HOW TO COMPLETE THIS TASK:
How many lines in the records below contain the word "roupões"? Reply with that number only.

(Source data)
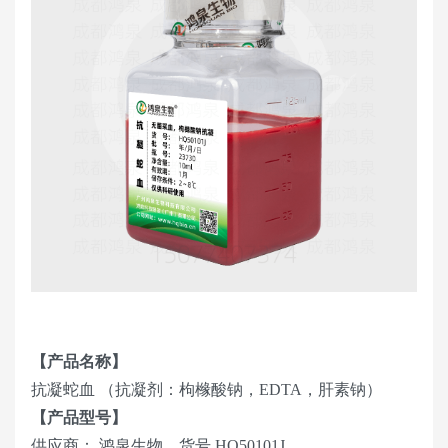
【产品名称】
抗凝蛇血 （抗凝剂：枸橼酸钠，EDTA，肝素钠）
【产品型号】
供应商： 鸿泉生物，货号 HQ50101J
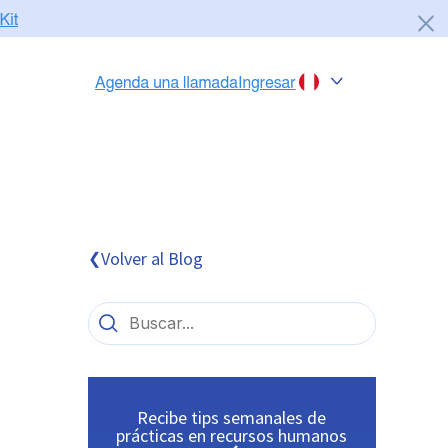
Chile
Colombia
Perú
México
Volver al Blog
❮
Brasil
Recibe tips semanales de
prácticas en recursos humanos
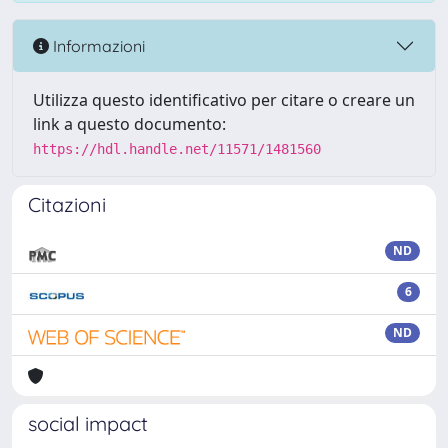
Informazioni
Utilizza questo identificativo per citare o creare un
link a questo documento:
https://hdl.handle.net/11571/1481560
Citazioni
ND
6
ND
social impact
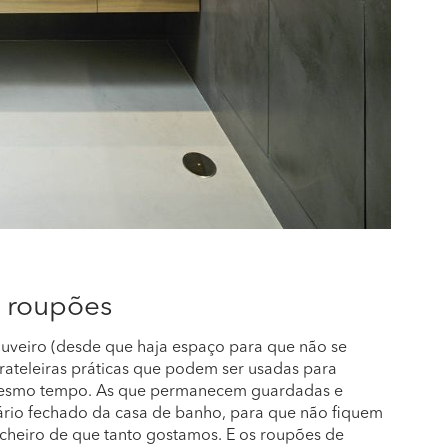
e roupões
huveiro (desde que haja espaço para que não se
ateleiras práticas que podem ser usadas para
mesmo tempo. As que permanecem guardadas e
rio fechado da casa de banho, para que não fiquem
eiro de que tanto gostamos. E os roupões de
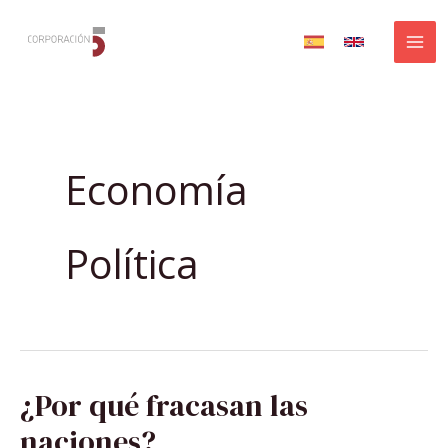
Ir
al
contenido
Economía
Política
¿POR
¿Por qué fracasan las
QUÉ
FRACASAN
LAS
naciones?
NACIONES?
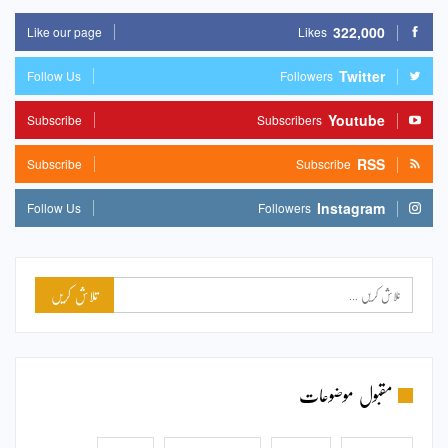
322,000
Like our page
Likes
Twitter
Follow Us
Followers
Youtube
Subscribe
Subscribers
RSS
Subscribe
Subscribe
Instagram
Follow Us
Followers
مقبول موضوعات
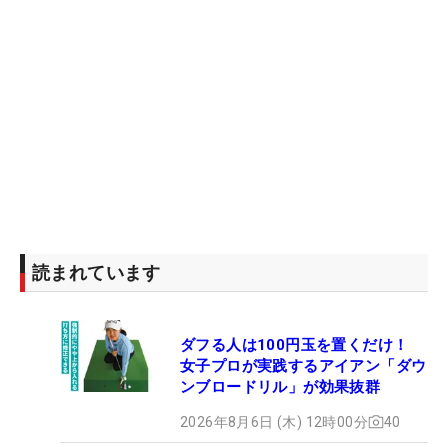
読まれています
ダフる人は100円玉を置くだけ！
女子プロが実践するアイアン「ダウ
ンブロードリル」が効果抜群
2026年8月6日 (木) 12時00分
40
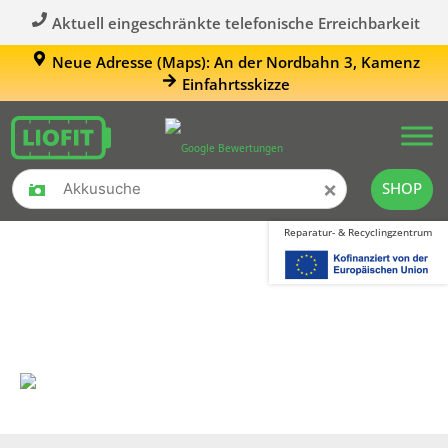
Aktuell eingeschränkte telefonische Erreichbarkeit
Neue Adresse (Maps): An der Nordbahn 3, Kamenz
Einfahrtsskizze
×
SHOP
Reparatur- & Recyclingzentrum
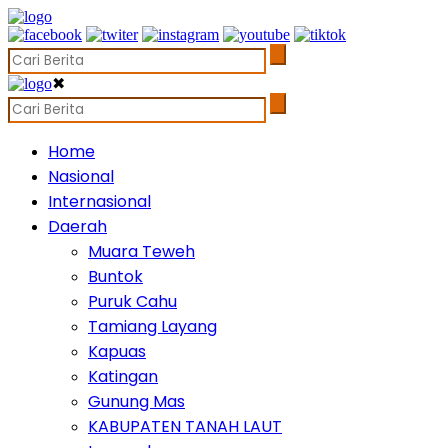
✖
Home
Nasional
Internasional
Daerah
Muara Teweh
Buntok
Puruk Cahu
Tamiang Layang
Kapuas
Katingan
Gunung Mas
KABUPATEN TANAH LAUT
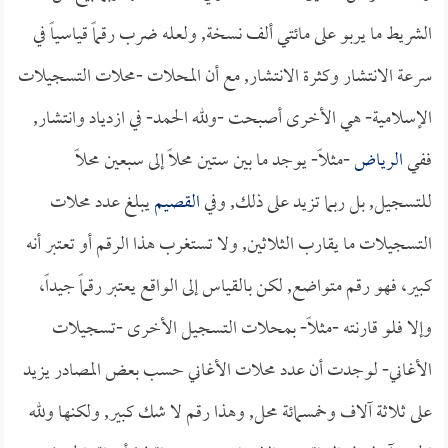
الشريط ما يربو على مائتي ألف نسخة, ولعله ضرب رقماً قياسياً في
سرعة الانتشار وكثرة الانتشار, مع أن المحلات -محلات التسجيلات
الإسلامية- هي الأخرى أصبحت -ولله الحمد- في ازدياد وانتشار,
ففي
الرياض
-مثلاً- يوجد ما بين ستين محلاً إلى سبعين محلاً
للتسجيل, بل ربما تزيد على ذلك, وفي
القصيم
يبلغ عدد محلات
التسجيلات ما يقارب الثلاثين, ولا تستغرب هذا الرقم أو تعتبر أنه
كبير، فهو رقم متواضع, لكن بالقياس إلى الواقع يعتبر رقماً جيداً،
وإلا فلو قارنته -مثلاً- بمحلات التسجيل الأخرى -تسجيلات
الأغاني- لوجدت أن عدد محلات الأغاني حسب بعض المصادر يزيد
على ثلاثة آلاف وخمسمائة محل, وهذا رقم لا شك كبير, ولكنها ولله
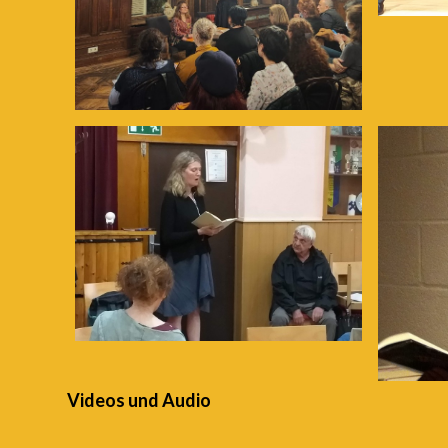
Videos und Audio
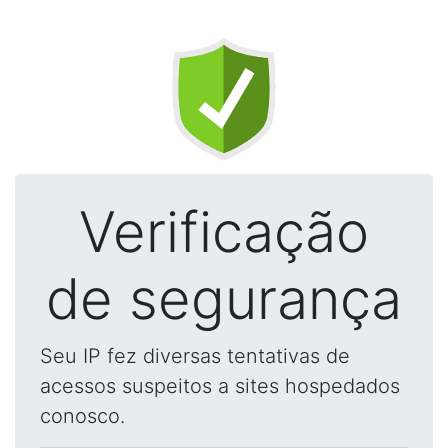
Verificação
de segurança
Seu IP fez diversas tentativas de
acessos suspeitos a sites hospedados
conosco.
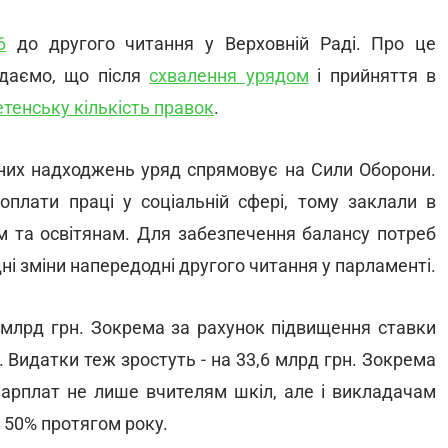
6
до другого читання у Верховній Раді. Про це
даємо, що після
схвалення урядом
і прийняття в
тенську кількість правок
.
сних надходжень уряд спрямовує на Сили Оборони.
оплати праці у соціальній сфері, тому заклали в
м та освітянам. Для забезпечення балансу потреб
дні зміни напередодні другого читання у парламенті.
8 млрд грн. Зокрема за рахунок підвищення ставки
. Видатки теж зростуть - на 33,6 млрд грн. Зокрема
зарплат не лише вчителям шкіл, але і викладачам
а 50% протягом року.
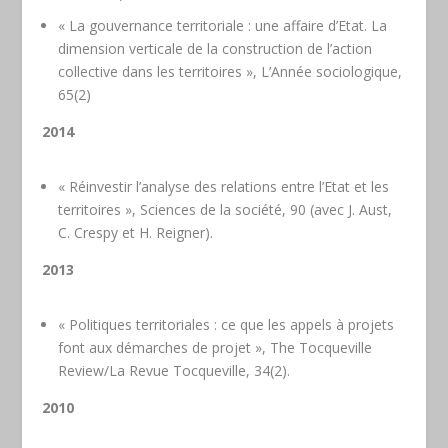
« La gouvernance territoriale : une affaire d’Etat. La
dimension verticale de la construction de l’action
collective dans les territoires », L’Année sociologique,
65(2)
2014
« Réinvestir l’analyse des relations entre l’Etat et les
territoires », Sciences de la société, 90 (avec J. Aust,
C. Crespy et H. Reigner).
2013
« Politiques territoriales : ce que les appels à projets
font aux démarches de projet », The Tocqueville
Review/La Revue Tocqueville, 34(2).
2010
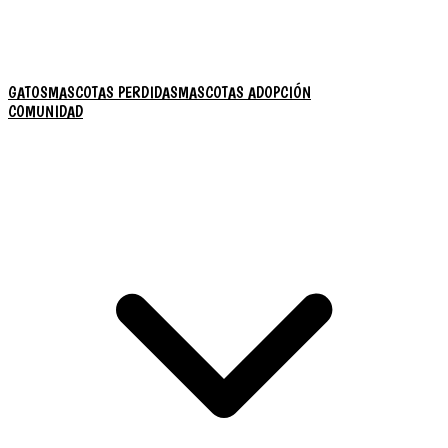
GATOS
MASCOTAS PERDIDAS
MASCOTAS ADOPCIÓN
COMUNIDAD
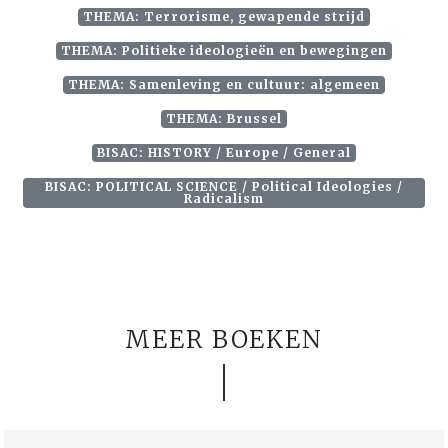
THEMA: Terrorisme, gewapende strijd
THEMA: Politieke ideologieën en bewegingen
THEMA: Samenleving en cultuur: algemeen
THEMA: Brussel
BISAC: HISTORY / Europe / General
BISAC: POLITICAL SCIENCE / Political Ideologies /
Radicalism
MEER BOEKEN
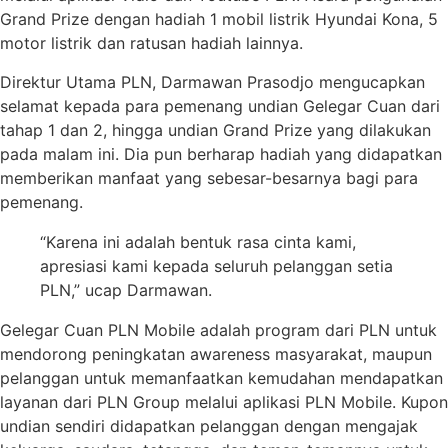
Grand Prize dengan hadiah 1 mobil listrik Hyundai Kona, 5
motor listrik dan ratusan hadiah lainnya.
Direktur Utama PLN, Darmawan Prasodjo mengucapkan
selamat kepada para pemenang undian Gelegar Cuan dari
tahap 1 dan 2, hingga undian Grand Prize yang dilakukan
pada malam ini. Dia pun berharap hadiah yang didapatkan
memberikan manfaat yang sebesar-besarnya bagi para
pemenang.
“Karena ini adalah bentuk rasa cinta kami,
apresiasi kami kepada seluruh pelanggan setia
PLN,” ucap Darmawan.
Gelegar Cuan PLN Mobile adalah program dari PLN untuk
mendorong peningkatan awareness masyarakat, maupun
pelanggan untuk memanfaatkan kemudahan mendapatkan
layanan dari PLN Group melalui aplikasi PLN Mobile. Kupon
undian sendiri didapatkan pelanggan dengan mengajak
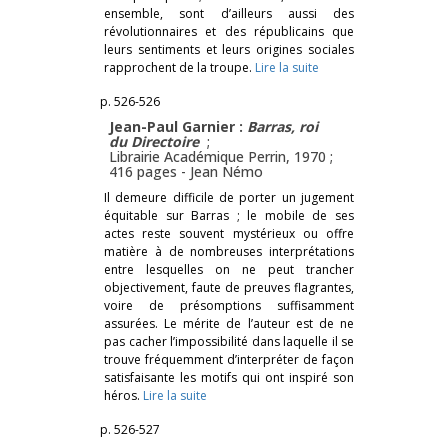
ensemble, sont d’ailleurs aussi des
révolutionnaires et des républicains que
leurs sentiments et leurs origines sociales
rapprochent de la troupe.
Lire la suite
p. 526-526
Jean-Paul Garnier :
Barras, roi
du Directoire
;
Librairie Académique Perrin, 1970 ;
416 pages -
Jean Némo
Il demeure difficile de porter un jugement
équitable sur Barras ; le mobile de ses
actes reste souvent mystérieux ou offre
matière à de nombreuses interprétations
entre lesquelles on ne peut trancher
objectivement, faute de preuves flagrantes,
voire de présomptions suffisamment
assurées. Le mérite de l’auteur est de ne
pas cacher l’impossibilité dans laquelle il se
trouve fréquemment d’interpréter de façon
satisfaisante les motifs qui ont inspiré son
héros.
Lire la suite
p. 526-527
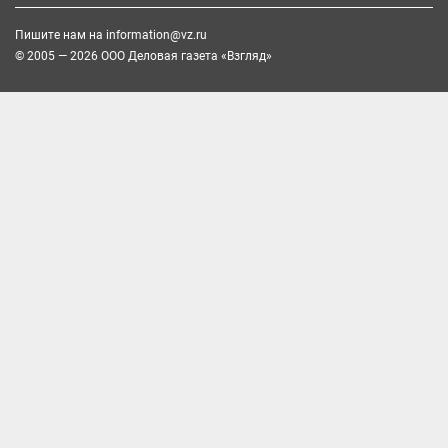
Пишите нам на
information@vz.ru
© 2005 — 2026 ООО Деловая газета «Взгляд»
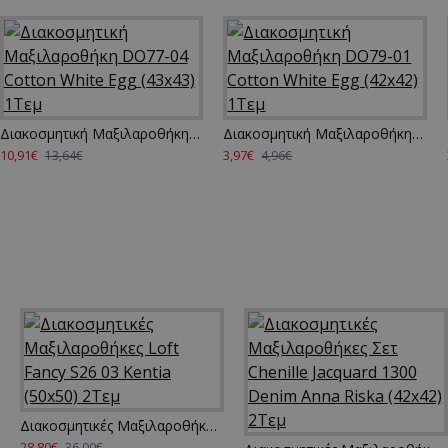
Διακοσμητική Μαξιλαροθήκη DO77-04 Cotton White Egg (43x43) 1Τεμ
Διακοσμητική Μαξιλαροθήκη DO79-01 Cotton White Egg (42x42) 1Τεμ
10,91€
3,97€
13,64€
4,96€
Διακοσμητικές Μαξιλαροθήκες Loft Fancy S26 03 Kentia (50x50) 2Τεμ
28,80€
36,00€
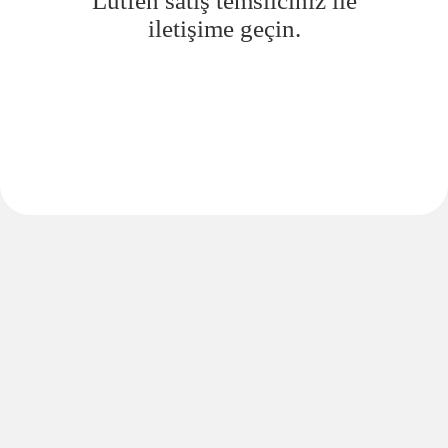
Lütfen satış temsilciniz ile
iletişime geçin.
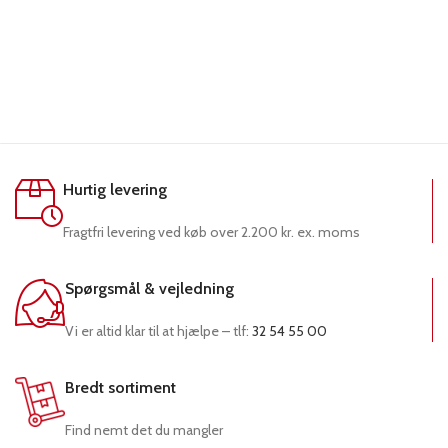
Hurtig levering
Fragtfri levering ved køb over 2.200 kr. ex. moms
Spørgsmål & vejledning
Vi er altid klar til at hjælpe – tlf:
32 54 55 00
Bredt sortiment
Find nemt det du mangler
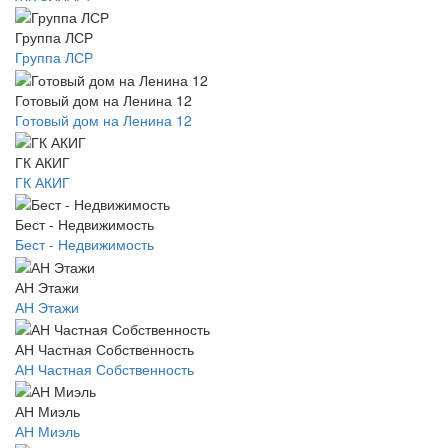
Группа ЛСР
Группа ЛСР
Готовый дом на Ленина 12
Готовый дом на Ленина 12
ГК АКИГ
ГК АКИГ
Бест - Недвижимость
Бест - Недвижимость
АН Этажи
АН Этажи
АН Частная Собственность
АН Частная Собственность
АН Миэль
АН Миэль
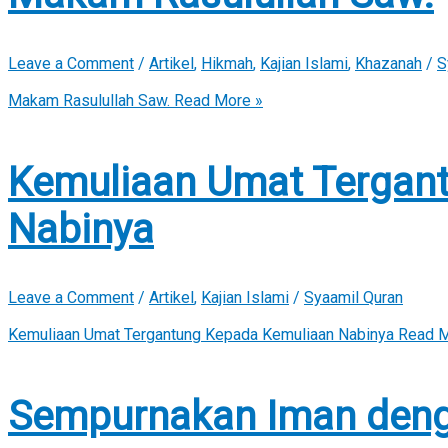
Leave a Comment
/
Artikel
,
Hikmah
,
Kajian Islami
,
Khazanah
/
S
Makam Rasulullah Saw.
Read More »
Kemuliaan Umat Tergan
Nabinya
Leave a Comment
/
Artikel
,
Kajian Islami
/
Syaamil Quran
Kemuliaan Umat Tergantung Kepada Kemuliaan Nabinya
Read M
Sempurnakan Iman deng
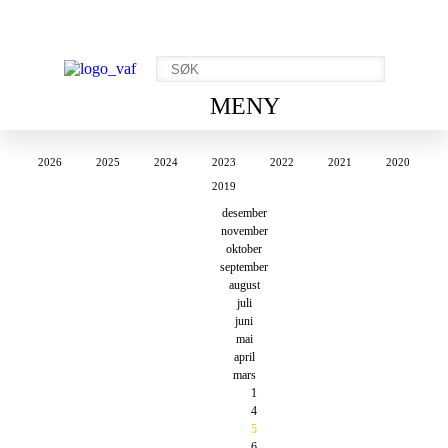
MENY
2026
2025
2024
2023
2022
2021
2020
2019
desember
november
oktober
september
august
juli
juni
mai
april
mars
1
4
5
6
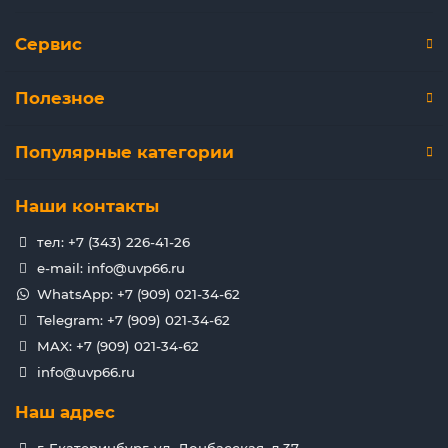
Сервис
Полезное
Популярные категории
Наши контакты
тел: +7 (343) 226-41-26
e-mail: info@uvp66.ru
WhatsApp: +7 (909) 021-34-62
Telegram: +7 (909) 021-34-62
MAX: +7 (909) 021-34-62
info@uvp66.ru
Наш адрес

FINAL ANSWER:
2